Each of the remaining 455 counties were linked to one of the 21 representative counties, so that the schedule files of the representative county could be used as the basis for simulating the agricultural histories of the counties. The assignment was made by identifying agro-ecological patterns through an average means cluster analysis and adjusting the results to produce 21 contiguous clusters with similar ecological characteristics and agricultural practices, each containing one of the 21 representative counties. The schedule files for the 21 representative counties were extended to each of the other counties in the cluster, and the land in each county divided among those files, based on historical agricultural data for that county.
Universe
All the counties in the 12 Great Plains states of the United States (Colorado, Iowa, Kansas, Minnesota, Montana, Nebraska, New Mexico, North Dakota, Oklahoma, South Dakota, Texas, and Wyoming).
Unit(s) of Observation
county
Data Source
HISTORICAL, DEMOGRAPHIC, ECONOMIC, AND SOCIAL DATA: THE UNITED STATES, 1790-1970 (ICPSR 0003).

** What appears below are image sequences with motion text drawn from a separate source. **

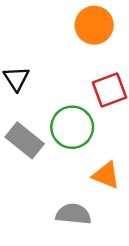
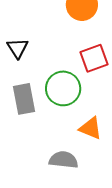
gray rectangle: (25, 140) -> (24, 99), turned 40

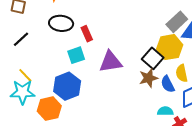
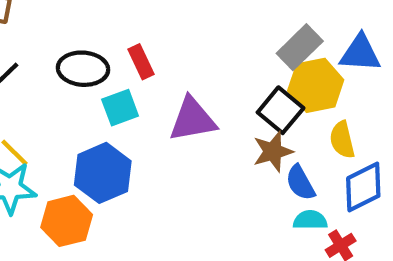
gray rectangle: (177, 22) -> (300, 47), moved
black ellipse: (61, 23) -> (83, 69), moved
blue semicircle: (168, 84) -> (300, 183), moved

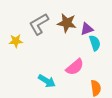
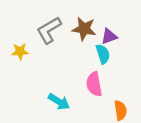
cyan semicircle: (95, 43) -> (103, 54), moved
pink semicircle: (75, 67) -> (94, 84), turned 120

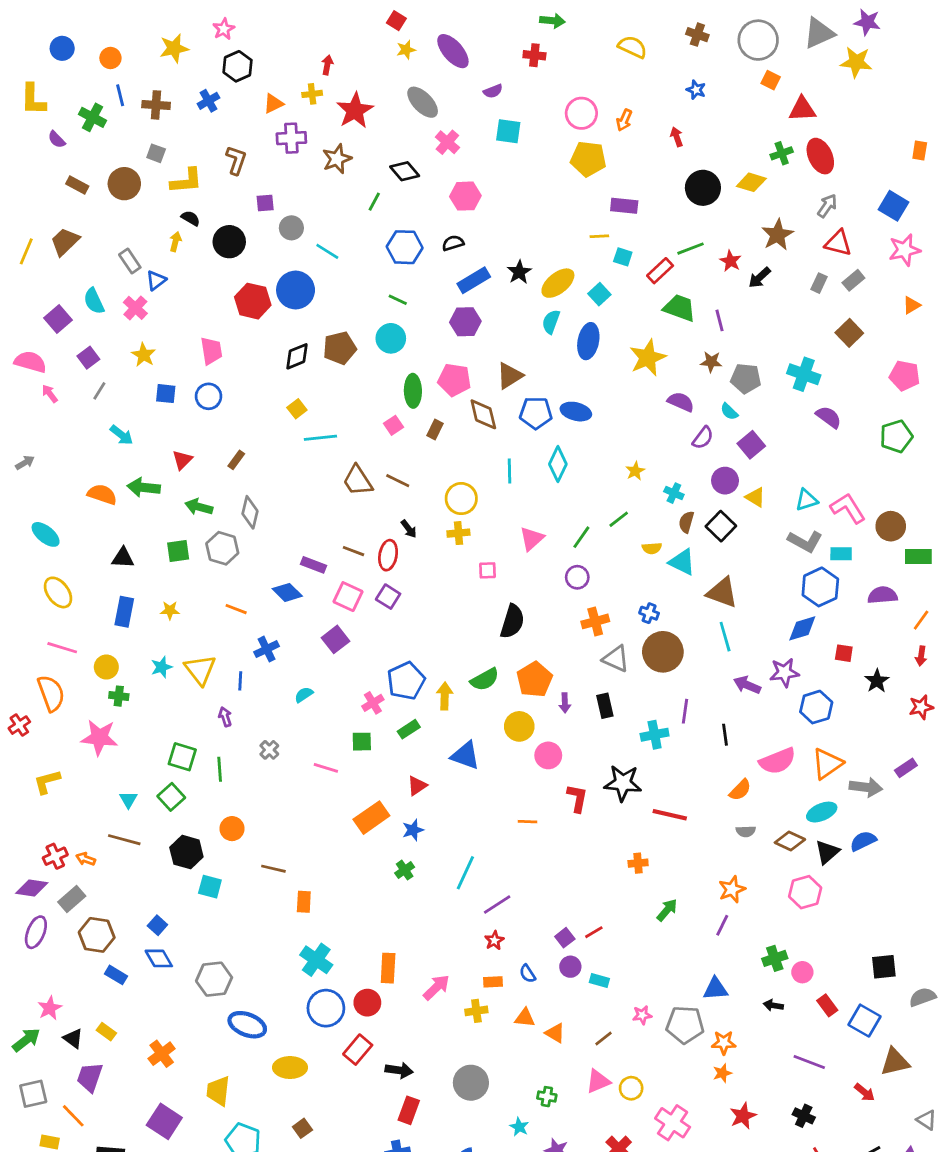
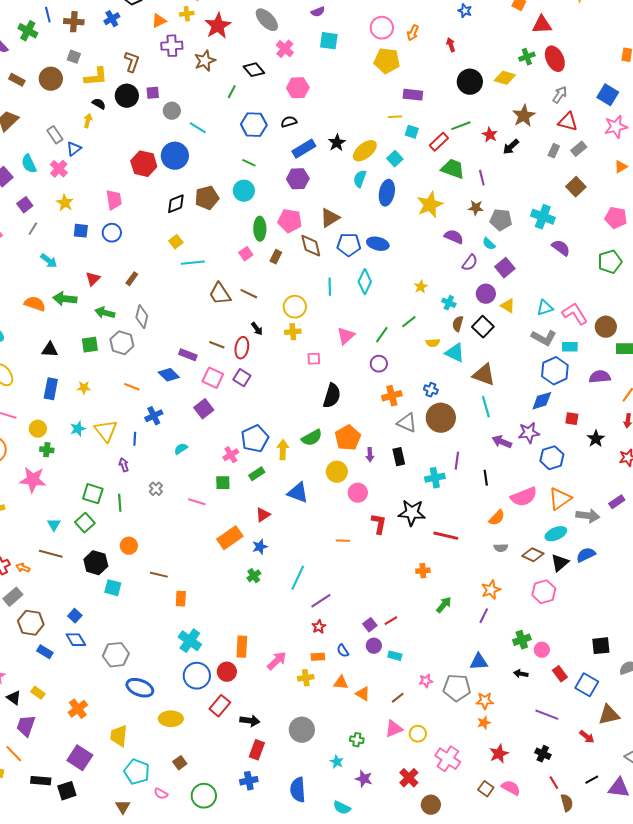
black circle: (229, 242) -> (127, 96), moved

Census volumes for pertinent years by the United States Bureau of the Census.
Census volumes for pertinent years by the United States Department of Agriculture.
aggregate data
Mode of Data Collection
record abstracts
Description of Variables
The 24 variables in the study include grain harvest data, irrigation data, above-ground net primary production of carbon data, non-grain harvest data, fertilizer use data, and agricultural production data, mean soil carbon data, precipitation data, maximum and minimum air temperature data, soil temperature data, transpiration by plants data, soil evaporation data, total emissions of various chemical compounds, and data regarding the amount of carbon removed by fire or grazing.
Response Rates
not applicable
Presence of Common Scales
none
Original Release Date
2012-10-04
Version Date
2012-10-04
Notes
The public-use data files in this collection are available for access by the general public. Access does not require affiliation with an ICPSR member institution.

This study was originally processed, archived, and disseminated by Data Sharing for Demographic Research (DSDR), a project funded by the Eunice Kennedy Shriver National Institute of Child Health and Human Development (NICHD).